Sound Event Localization Based On Sound Intensity Vector Refined By Dnn-Based Denoising And Source Separation
Masahiro Yasuda, Yuma Koizumi, Shoichiro Saito, Hisashi Uematsu, Keisuke Imoto
-
SPS
IEEE Members: $11.00
Non-members: $15.00Length: 12:05
We propose a direction-of-arrival (DOA) estimation method for Sound Event Localization and Detection (SELD). Direct estimation of DOA using a deep neural network (DNN), i.e. completely-data-driven approach, achieves high accuracy. However, there is a gap in the accuracy between DOA estimation for single and overlapping sources because they cannot incorporate physical knowledge.

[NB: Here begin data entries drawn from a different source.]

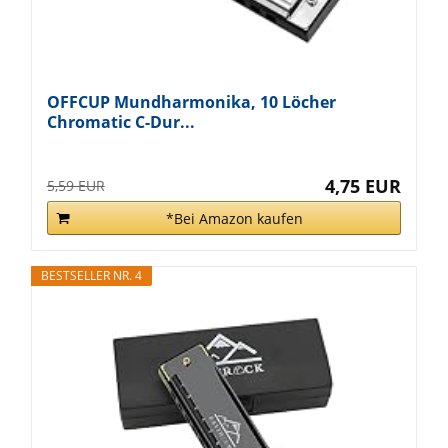
OFFCUP Mundharmonika, 10 Löcher
Chromatic C-Dur...
4,75 EUR
5,59 EUR
*Bei Amazon kaufen
BESTSELLER NR. 4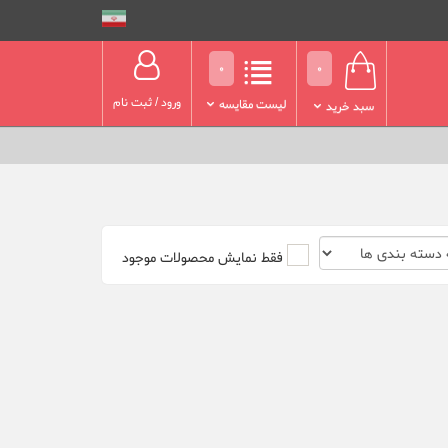
0
0
ورود
/
ثبت نام
لیست مقایسه
سبد خرید
فقط نمایش محصولات موجود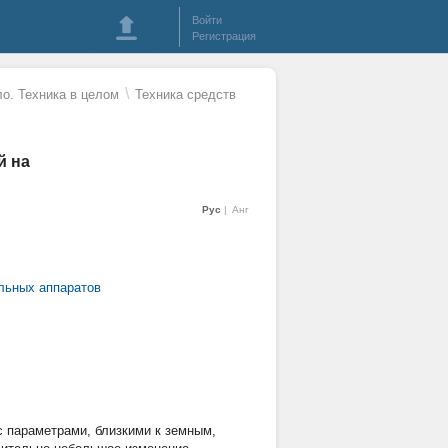
Войти
Регистрация
\
о. Техника в целом
Техника средств
й на
Рус
Анг
льных аппаратов
 параметрами, близкими к земным,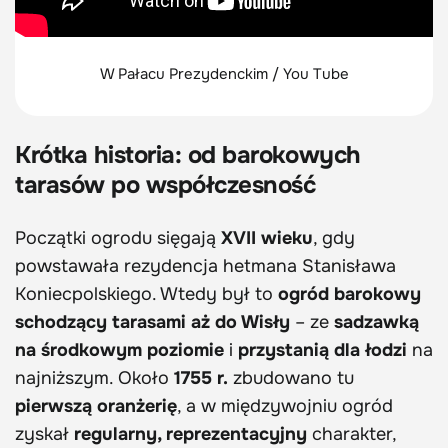
W Pałacu Prezydenckim / You Tube
Krótka historia: od barokowych
tarasów po współczesność
Początki ogrodu sięgają
XVII wieku
, gdy
powstawała rezydencja hetmana Stanisława
Koniecpolskiego. Wtedy był to
ogród barokowy
schodzący tarasami aż do Wisły
– ze
sadzawką
na środkowym poziomie
i
przystanią dla łodzi
na
najniższym. Około
1755 r.
zbudowano tu
pierwszą oranżerię
, a w międzywojniu ogród
zyskał
regularny, reprezentacyjny
charakter,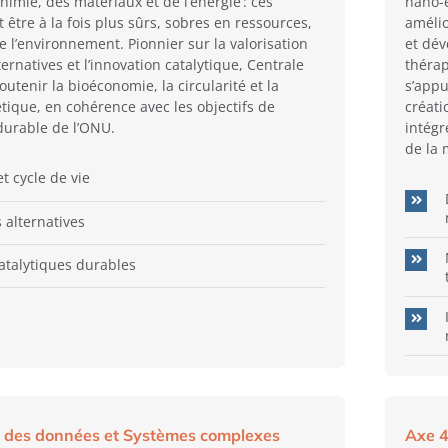
imie, des matériaux et de l’énergie : ces
nano-é
être à la fois plus sûrs, sobres en ressources,
amélio
e l’environnement. Pionnier sur la valorisation
et dév
ernatives et l’innovation catalytique, Centrale
thérap
soutenir la bioéconomie, la circularité et la
s’appu
étique, en cohérence avec les objectifs de
créati
urable de l’ONU.
intégr
de la 
t cycle de vie
 alternatives
atalytiques durables
e des données et Systèmes complexes
Axe 4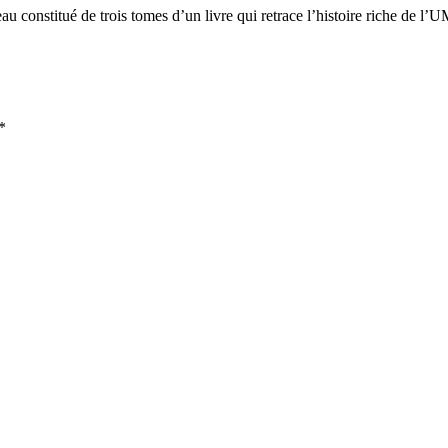
u constitué de trois tomes d’un livre qui retrace l’histoire riche de l
*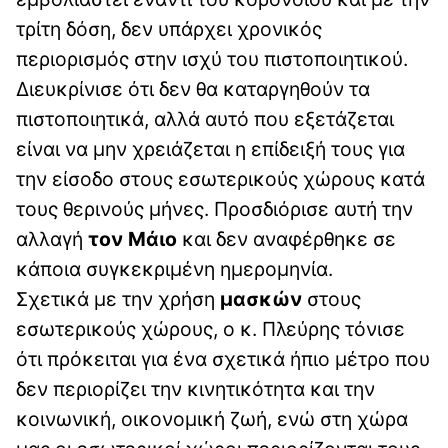
τρίτη δόση, δεν υπάρχει χρονικός
περιορισμός στην ισχύ του πιστοποιητικού.
Διευκρίνισε ότι δεν θα καταργηθούν τα
πιστοποιητικά, αλλά αυτό που εξετάζεται
είναι να μην χρειάζεται η επίδειξή τους για
την είσοδο στους εσωτερικούς χώρους κατά
τους θερινούς μήνες. Προσδιόρισε αυτή την
αλλαγή
τον Μάιο
και δεν αναφέρθηκε σε
κάποια συγκεκριμένη ημερομηνία.
Σχετικά με την χρήση
μασκών
στους
εσωτερικούς χώρους, ο κ. Πλεύρης τόνισε
ότι πρόκειται για ένα σχετικά ήπιο μέτρο που
δεν περιορίζει την κινητικότητα και την
κοινωνική, οικονομική ζωή, ενώ στη χώρα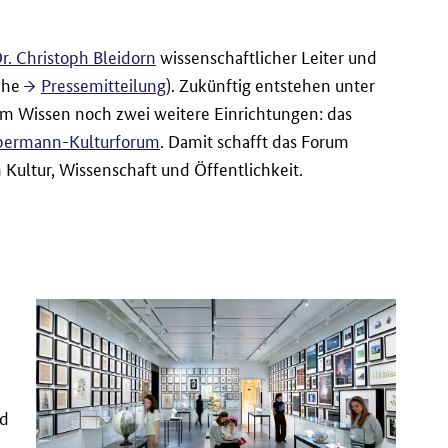
Dr. Christoph Bleidorn
wissenschaftlicher Leiter und
iehe
Pressemitteilung
). Zukünftig entstehen unter
 Wissen noch zwei weitere Einrichtungen: das
ermann-Kulturforum
. Damit schafft das Forum
ultur, Wissenschaft und Öffentlichkeit.
nd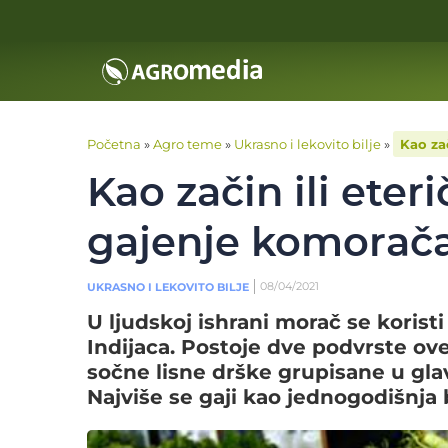
Početna
»
Agro teme
»
Ukrasno i lekovito bilje
»
Kao zač
Kao začin ili eter
gajenje komorača
08/04/2021
UKRASNO I LEKOVITO BILJE
U ljudskoj ishrani morač se koristi
Indijaca. Postoje dve podvrste ove 
sočne lisne drške grupisane u glav
Najviše se gaji kao jednogodišnja b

Meanwhile, although the accuracy of physics-based approaches is inferior to DNN-based approaches, it is robust for overlapping-source. In this study, we consider a combination of physics-based and DNN-based approaches; the sound intensity vectors (IVs) for physics-based DOA estimation is refined based on DNN-based denoising and source separation. This method enables the accurate DOA estimation for both single and overlapping sources using a spherical microphone array. Experimental results show that the proposed method achieves state-of-the-art DOA estimation accuracy on an open dataset of the SELD.